Some things I read today resonated with one another.
First, from The Signal and the Noise (The Economist Special Report on Technology and Politics; pdf; p6):
… online giants, such as Facebook and Google, … know much more about people than any official agency does and hold all this information in one virtual place. It may not be in their commercial interest to use that knowledge to influence political outcomes, as some people fear, but they certainly have the wherewithal. …
Second, from Gizmodo:
Facebook has declared it will never use its product to influence how people on the platform vote. Earlier today, Gizmodo reported that employees had asked Mark Zuckerberg to answer the question, “What responsibility does Facebook have to help prevent President Trump in 2017?” in an internal poll.
Voting is a core value of democracy and we believe that supporting civic participation is an important contribution we can make to the community. We encourage any and all candidates, groups, and voters to use our platform to share their views on the election and debate the issues. We as a company are neutral — we have not and will not use our products in a way that attempts to influence how people vote.
Facebook can promote or block any material that it wants. Facebook has the same First Amendment right as the New York Times. They can completely block Trump if they want … or promote him.

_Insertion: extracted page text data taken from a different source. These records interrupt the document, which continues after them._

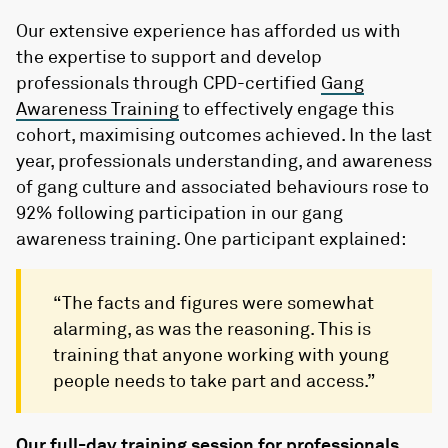
Our extensive experience has afforded us with
the expertise to support and develop
professionals through CPD-certified
Gang
Awareness Training
to effectively engage this
cohort, maximising outcomes achieved. In the last
year, professionals understanding, and awareness
of gang culture and associated behaviours rose to
92% following participation in our gang
awareness training. One participant explained:
“The facts and figures were somewhat
alarming, as was the reasoning. This is
training that anyone working with young
people needs to take part and access.”
Our full-day training session for professionals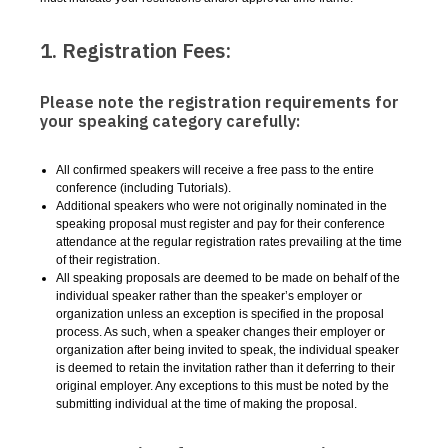
1. Registration Fees:
Please note the registration requirements for
your speaking category carefully:
All confirmed speakers will receive a free pass to the entire
conference (including Tutorials).
Additional speakers who were not originally nominated in the
speaking proposal must register and pay for their conference
attendance at the regular registration rates prevailing at the time
of their registration.
All speaking proposals are deemed to be made on behalf of the
individual speaker rather than the speaker’s employer or
organization unless an exception is specified in the proposal
process. As such, when a speaker changes their employer or
organization after being invited to speak, the individual speaker
is deemed to retain the invitation rather than it deferring to their
original employer. Any exceptions to this must be noted by the
submitting individual at the time of making the proposal.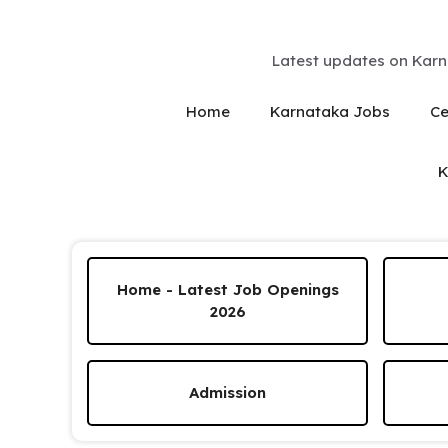
Skip
to
content
Latest updates on Karn
Home
Karnataka Jobs
Ce
K
Home - Latest Job Openings
2026
Admission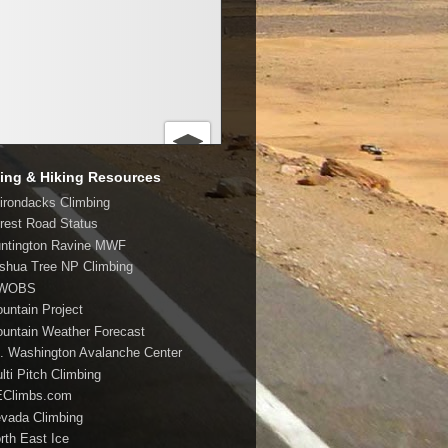
ing & Hiking Resources
dirondacks Climbing
orest Road Status
untington Ravine MWF
oshua Tree NP Climbing
MWOBS
ountain Project
ountain Weather Forecast
t. Washington Avalanche Center
lti Pitch Climbing
EClimbs.com
evada Climbing
orth East Ice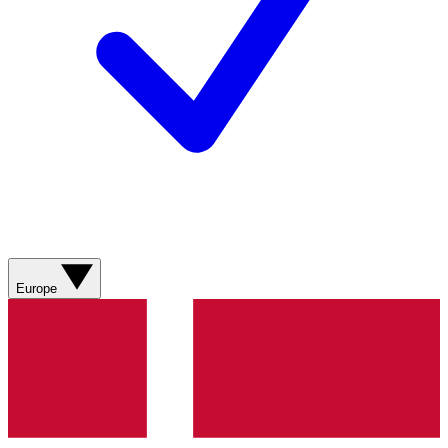
Europe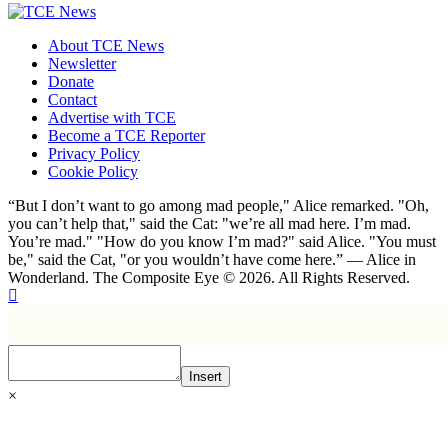
About TCE News
Newsletter
Donate
Contact
Advertise with TCE
Become a TCE Reporter
Privacy Policy
Cookie Policy
“But I don’t want to go among mad people," Alice remarked. "Oh,
you can’t help that," said the Cat: "we’re all mad here. I’m mad.
You’re mad." "How do you know I’m mad?" said Alice. "You must
be," said the Cat, "or you wouldn’t have come here.” ― Alice in
Wonderland. The Composite Eye © 2026. All Rights Reserved.
Insert
×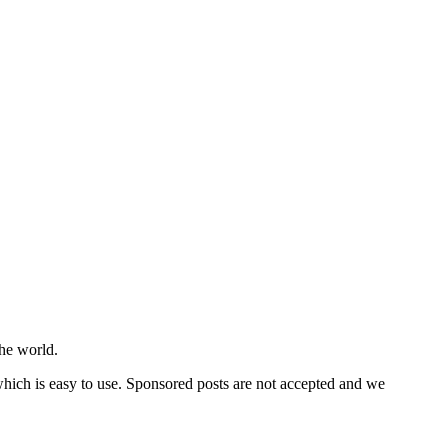
he world.
 which is easy to use. Sponsored posts are not accepted and we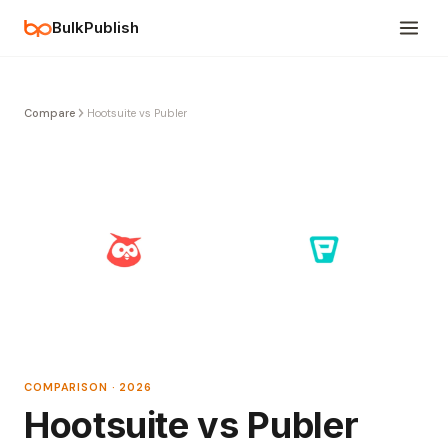
BulkPublish
Compare
Hootsuite vs Publer
COMPARISON · 2026
Hootsuite vs Publer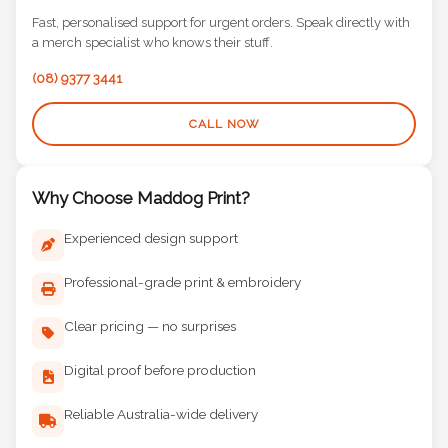
Fast, personalised support for urgent orders. Speak directly with
a merch specialist who knows their stuff.
(08) 9377 3441
CALL NOW
Why Choose Maddog Print?
Experienced design support
Professional-grade print & embroidery
Clear pricing — no surprises
Digital proof before production
Reliable Australia-wide delivery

I have discussed on this blog the considerable control that large private companies, such as Facebook and Google, can exert over the flow of information (see, eg, here | here | here | here | here). Concerns about the tricky issue of the the transparency of the algorithms used by such companies to control money and information have recently led the FTC to establish the Office of Technology Research and Investigation:
The Office … is located at the intersection of consumer protection and new technologies … and its work supports all facets of the FTC’s consumer protection mission, including issues related to privacy, data security, connected cars, smart homes, algorithmic transparency, emerging payment methods, fraud, big data, and the Internet of Things.
In her superb new book Regulating Speech in Cyberspace. Gatekeepers, Human Rights and Corporate Responsibility (Cambridge UP, 2015; summary), Emily Laidlaw argues that these digital developments need a new system of human rights governance that takes account of private power, in particular by incorporating principles of corporate social responsibility. In the context of whether to seek to influence the voting intentions of its customers, Facebook has undertaken to do the responsible thing. But what about existing algorithms which seek accuracy at the expense of diversity in political viewpoints visible to the users? Worse, what about other companies that might not be as scrupulous or responsible? In such circumstances, we could do worse than to take Laidlaw’s prescription on board.